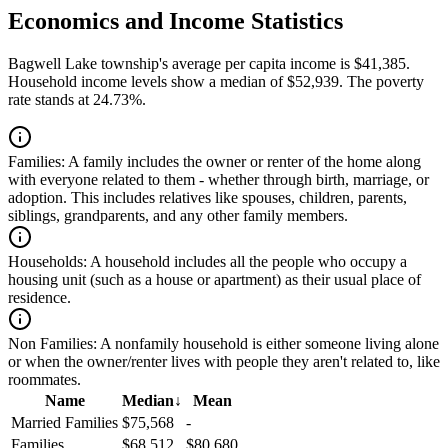
Economics and Income Statistics
Bagwell Lake township's average per capita income is $41,385.
Household income levels show a median of $52,939. The poverty
rate stands at 24.73%.
Families:
A family includes the owner or renter of the home along
with everyone related to them - whether through birth, marriage, or
adoption. This includes relatives like spouses, children, parents,
siblings, grandparents, and any other family members.
Households:
A household includes all the people who occupy a
housing unit (such as a house or apartment) as their usual place of
residence.
Non Families:
A nonfamily household is either someone living alone
or when the owner/renter lives with people they aren't related to, like
roommates.
Name
Median
↓
Mean
Married Families
$75,568
-
Families
$68,512
$80,680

-.-.-

Work item: Find the lines above that contain "Families" and report their number, without comment.

Exercise result: 4